* Directions for this task
With pictures removed, the data below should be returned exactly.

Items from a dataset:
☆ ☆ ☆ ☆
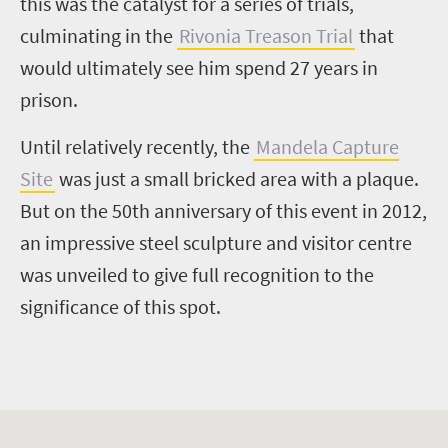
this was the catalyst for a series of trials,
culminating in the
Rivonia Treason Trial
that
would ultimately see him spend 27 years in
prison.
Until relatively recently, the
Mandela Capture
Site
was just a small bricked area with a plaque.
But on the 50th anniversary of this event in 2012,
an impressive steel sculpture and visitor centre
was unveiled to give full recognition to the
significance of this spot.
☆ ☆ ☆ ☆
* Problem solution
this was the catalyst for a series of trials,
culminating in the
Rivonia Treason Trial
that
would ultimately see him spend 27 years in
prison.
Until relatively recently, the
Mandela Capture
Site
was just a small bricked area with a plaque.
But on the 50th anniversary of this event in 2012,
an impressive steel sculpture and visitor centre
was unveiled to give full recognition to the
significance of this spot.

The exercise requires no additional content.